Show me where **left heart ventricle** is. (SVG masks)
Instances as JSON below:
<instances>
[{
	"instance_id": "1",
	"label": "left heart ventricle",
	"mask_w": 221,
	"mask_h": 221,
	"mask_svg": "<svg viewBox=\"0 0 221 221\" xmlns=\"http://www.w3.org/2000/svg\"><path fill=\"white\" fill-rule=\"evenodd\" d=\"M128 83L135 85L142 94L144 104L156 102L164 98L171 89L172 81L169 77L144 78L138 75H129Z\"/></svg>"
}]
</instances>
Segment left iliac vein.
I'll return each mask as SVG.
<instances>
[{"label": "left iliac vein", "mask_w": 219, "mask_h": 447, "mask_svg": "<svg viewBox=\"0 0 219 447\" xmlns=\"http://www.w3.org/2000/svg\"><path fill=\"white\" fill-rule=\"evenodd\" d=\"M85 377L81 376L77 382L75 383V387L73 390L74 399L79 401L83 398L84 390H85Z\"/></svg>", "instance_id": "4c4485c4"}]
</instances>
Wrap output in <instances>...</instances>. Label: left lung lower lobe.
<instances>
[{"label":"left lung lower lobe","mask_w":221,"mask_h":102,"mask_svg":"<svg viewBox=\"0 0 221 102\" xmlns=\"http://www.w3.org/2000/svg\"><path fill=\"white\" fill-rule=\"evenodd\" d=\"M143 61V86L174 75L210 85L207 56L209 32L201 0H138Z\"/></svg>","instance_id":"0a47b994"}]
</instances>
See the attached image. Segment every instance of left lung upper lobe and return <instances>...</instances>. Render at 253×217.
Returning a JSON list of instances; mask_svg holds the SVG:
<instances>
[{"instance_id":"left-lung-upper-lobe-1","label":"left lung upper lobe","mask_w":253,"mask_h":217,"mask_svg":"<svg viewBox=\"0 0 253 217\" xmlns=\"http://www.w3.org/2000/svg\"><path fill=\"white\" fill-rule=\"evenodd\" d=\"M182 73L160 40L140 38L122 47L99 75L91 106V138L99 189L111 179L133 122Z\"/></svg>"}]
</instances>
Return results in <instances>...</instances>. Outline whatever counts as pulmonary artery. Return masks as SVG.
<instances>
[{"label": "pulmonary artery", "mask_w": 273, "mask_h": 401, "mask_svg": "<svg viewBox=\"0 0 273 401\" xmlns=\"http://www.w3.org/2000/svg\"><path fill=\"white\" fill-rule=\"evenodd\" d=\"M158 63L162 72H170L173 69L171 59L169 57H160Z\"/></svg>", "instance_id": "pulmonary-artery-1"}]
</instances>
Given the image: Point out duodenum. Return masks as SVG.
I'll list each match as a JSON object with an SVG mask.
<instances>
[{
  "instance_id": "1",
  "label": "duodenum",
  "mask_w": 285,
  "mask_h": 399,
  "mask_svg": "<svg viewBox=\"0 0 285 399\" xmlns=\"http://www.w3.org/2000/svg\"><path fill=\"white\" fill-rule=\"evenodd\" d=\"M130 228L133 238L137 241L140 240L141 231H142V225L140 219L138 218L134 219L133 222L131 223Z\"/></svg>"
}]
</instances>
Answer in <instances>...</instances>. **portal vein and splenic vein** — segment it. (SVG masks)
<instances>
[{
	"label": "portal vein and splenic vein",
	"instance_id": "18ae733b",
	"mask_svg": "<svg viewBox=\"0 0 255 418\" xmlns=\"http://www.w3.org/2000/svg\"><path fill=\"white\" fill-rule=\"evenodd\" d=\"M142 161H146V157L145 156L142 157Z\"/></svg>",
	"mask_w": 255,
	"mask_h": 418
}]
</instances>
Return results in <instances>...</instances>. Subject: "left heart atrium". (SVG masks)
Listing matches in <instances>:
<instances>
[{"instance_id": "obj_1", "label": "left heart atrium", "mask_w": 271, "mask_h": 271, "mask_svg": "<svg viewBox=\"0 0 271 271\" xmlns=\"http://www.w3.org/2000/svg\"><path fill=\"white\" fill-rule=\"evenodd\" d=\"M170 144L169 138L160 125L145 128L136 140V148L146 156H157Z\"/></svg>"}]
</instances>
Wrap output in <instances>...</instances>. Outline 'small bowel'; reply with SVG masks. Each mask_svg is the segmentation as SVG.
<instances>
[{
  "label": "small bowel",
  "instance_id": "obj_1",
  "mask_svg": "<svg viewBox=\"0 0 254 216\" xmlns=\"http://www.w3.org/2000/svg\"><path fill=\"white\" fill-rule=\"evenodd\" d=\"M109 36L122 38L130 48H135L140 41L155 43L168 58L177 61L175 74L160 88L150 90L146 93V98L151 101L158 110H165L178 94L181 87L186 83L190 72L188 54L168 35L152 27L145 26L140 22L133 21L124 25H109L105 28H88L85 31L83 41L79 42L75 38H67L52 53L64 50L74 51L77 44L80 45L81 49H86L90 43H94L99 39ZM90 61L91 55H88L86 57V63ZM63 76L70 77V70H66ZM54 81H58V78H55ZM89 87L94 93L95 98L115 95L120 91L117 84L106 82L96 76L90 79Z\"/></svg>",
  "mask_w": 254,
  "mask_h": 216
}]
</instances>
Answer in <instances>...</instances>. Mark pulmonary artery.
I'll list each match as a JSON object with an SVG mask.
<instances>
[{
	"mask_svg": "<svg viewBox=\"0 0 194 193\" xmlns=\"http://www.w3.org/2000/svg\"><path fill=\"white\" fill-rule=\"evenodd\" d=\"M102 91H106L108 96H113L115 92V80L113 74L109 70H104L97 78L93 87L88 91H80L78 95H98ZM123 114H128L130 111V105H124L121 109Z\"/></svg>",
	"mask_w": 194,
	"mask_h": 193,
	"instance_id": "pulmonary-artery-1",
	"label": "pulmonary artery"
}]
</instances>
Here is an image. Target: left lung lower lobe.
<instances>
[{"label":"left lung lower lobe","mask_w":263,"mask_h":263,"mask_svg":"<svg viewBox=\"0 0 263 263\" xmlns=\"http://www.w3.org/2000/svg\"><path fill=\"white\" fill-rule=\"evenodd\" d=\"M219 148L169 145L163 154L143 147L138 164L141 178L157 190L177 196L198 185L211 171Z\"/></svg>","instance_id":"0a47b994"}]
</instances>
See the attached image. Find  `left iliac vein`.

·····

EXERCISE OBJECTIVE: Transcribe all of the material exactly. Omit nothing.

RESULT OF THE EXERCISE:
Show me where **left heart ventricle** is. (SVG masks)
Instances as JSON below:
<instances>
[{
	"instance_id": "1",
	"label": "left heart ventricle",
	"mask_w": 221,
	"mask_h": 221,
	"mask_svg": "<svg viewBox=\"0 0 221 221\" xmlns=\"http://www.w3.org/2000/svg\"><path fill=\"white\" fill-rule=\"evenodd\" d=\"M128 83L135 85L142 94L144 104L156 102L164 98L171 89L172 81L169 77L144 78L138 75H129Z\"/></svg>"
}]
</instances>
Segment left iliac vein.
I'll return each mask as SVG.
<instances>
[{"label": "left iliac vein", "mask_w": 219, "mask_h": 447, "mask_svg": "<svg viewBox=\"0 0 219 447\" xmlns=\"http://www.w3.org/2000/svg\"><path fill=\"white\" fill-rule=\"evenodd\" d=\"M85 377L81 376L77 382L75 383V387L73 390L74 399L79 401L83 398L84 390H85Z\"/></svg>", "instance_id": "4c4485c4"}]
</instances>
Wrap output in <instances>...</instances>. Label: left lung lower lobe.
<instances>
[{"label":"left lung lower lobe","mask_w":221,"mask_h":102,"mask_svg":"<svg viewBox=\"0 0 221 102\" xmlns=\"http://www.w3.org/2000/svg\"><path fill=\"white\" fill-rule=\"evenodd\" d=\"M143 61V86L174 75L210 85L207 56L209 32L201 0H138Z\"/></svg>","instance_id":"0a47b994"}]
</instances>
See the attached image. Segment every instance of left lung upper lobe and return <instances>...</instances>. Render at 253×217.
Returning a JSON list of instances; mask_svg holds the SVG:
<instances>
[{"instance_id":"left-lung-upper-lobe-1","label":"left lung upper lobe","mask_w":253,"mask_h":217,"mask_svg":"<svg viewBox=\"0 0 253 217\" xmlns=\"http://www.w3.org/2000/svg\"><path fill=\"white\" fill-rule=\"evenodd\" d=\"M182 73L160 40L140 38L122 47L99 75L91 106V138L99 189L111 179L133 122Z\"/></svg>"}]
</instances>
Return results in <instances>...</instances>. Outline whatever counts as pulmonary artery. Return masks as SVG.
<instances>
[{"label": "pulmonary artery", "mask_w": 273, "mask_h": 401, "mask_svg": "<svg viewBox=\"0 0 273 401\" xmlns=\"http://www.w3.org/2000/svg\"><path fill=\"white\" fill-rule=\"evenodd\" d=\"M158 63L162 72H170L173 69L171 59L169 57H160Z\"/></svg>", "instance_id": "pulmonary-artery-1"}]
</instances>
Given the image: Point out duodenum. Return masks as SVG.
I'll list each match as a JSON object with an SVG mask.
<instances>
[{
  "instance_id": "1",
  "label": "duodenum",
  "mask_w": 285,
  "mask_h": 399,
  "mask_svg": "<svg viewBox=\"0 0 285 399\" xmlns=\"http://www.w3.org/2000/svg\"><path fill=\"white\" fill-rule=\"evenodd\" d=\"M130 228L133 238L137 241L140 240L141 231H142V225L140 219L138 218L134 219L133 222L131 223Z\"/></svg>"
}]
</instances>
Answer in <instances>...</instances>. **portal vein and splenic vein** — segment it. (SVG masks)
<instances>
[{
	"label": "portal vein and splenic vein",
	"instance_id": "18ae733b",
	"mask_svg": "<svg viewBox=\"0 0 255 418\" xmlns=\"http://www.w3.org/2000/svg\"><path fill=\"white\" fill-rule=\"evenodd\" d=\"M142 161H146V157L145 156L142 157Z\"/></svg>",
	"mask_w": 255,
	"mask_h": 418
}]
</instances>
Return results in <instances>...</instances>. Subject: "left heart atrium". (SVG masks)
Listing matches in <instances>:
<instances>
[{"instance_id": "obj_1", "label": "left heart atrium", "mask_w": 271, "mask_h": 271, "mask_svg": "<svg viewBox=\"0 0 271 271\" xmlns=\"http://www.w3.org/2000/svg\"><path fill=\"white\" fill-rule=\"evenodd\" d=\"M170 144L169 138L160 125L145 128L136 140V148L146 156H157Z\"/></svg>"}]
</instances>
Wrap output in <instances>...</instances>. Outline 'small bowel'; reply with SVG masks. Each mask_svg is the segmentation as SVG.
<instances>
[{
  "label": "small bowel",
  "instance_id": "obj_1",
  "mask_svg": "<svg viewBox=\"0 0 254 216\" xmlns=\"http://www.w3.org/2000/svg\"><path fill=\"white\" fill-rule=\"evenodd\" d=\"M109 36L122 38L130 48H135L140 41L155 43L168 58L177 61L175 74L160 88L150 90L146 93V98L151 101L158 110H165L178 94L181 87L186 83L190 72L188 54L168 35L152 27L145 26L140 22L133 21L124 25H109L105 28H88L85 31L83 41L79 42L75 38H67L52 53L64 50L74 51L77 44L80 45L81 49H86L90 43H94L99 39ZM90 61L91 55H88L86 57V63ZM63 76L70 77V70H66ZM54 81H58V78H55ZM89 87L94 93L95 98L115 95L120 91L117 84L106 82L96 76L90 79Z\"/></svg>",
  "mask_w": 254,
  "mask_h": 216
}]
</instances>
Answer in <instances>...</instances>. Mark pulmonary artery.
I'll list each match as a JSON object with an SVG mask.
<instances>
[{
	"mask_svg": "<svg viewBox=\"0 0 194 193\" xmlns=\"http://www.w3.org/2000/svg\"><path fill=\"white\" fill-rule=\"evenodd\" d=\"M102 91H106L108 96H113L115 92V80L113 74L109 70H104L97 78L93 87L88 91H80L78 95H98ZM123 114H128L130 111V105H124L121 109Z\"/></svg>",
	"mask_w": 194,
	"mask_h": 193,
	"instance_id": "pulmonary-artery-1",
	"label": "pulmonary artery"
}]
</instances>
Here is an image. Target: left lung lower lobe.
<instances>
[{"label":"left lung lower lobe","mask_w":263,"mask_h":263,"mask_svg":"<svg viewBox=\"0 0 263 263\" xmlns=\"http://www.w3.org/2000/svg\"><path fill=\"white\" fill-rule=\"evenodd\" d=\"M219 148L169 145L163 154L143 147L138 164L141 178L157 190L177 196L198 185L211 171Z\"/></svg>","instance_id":"0a47b994"}]
</instances>
See the attached image. Find  `left iliac vein`.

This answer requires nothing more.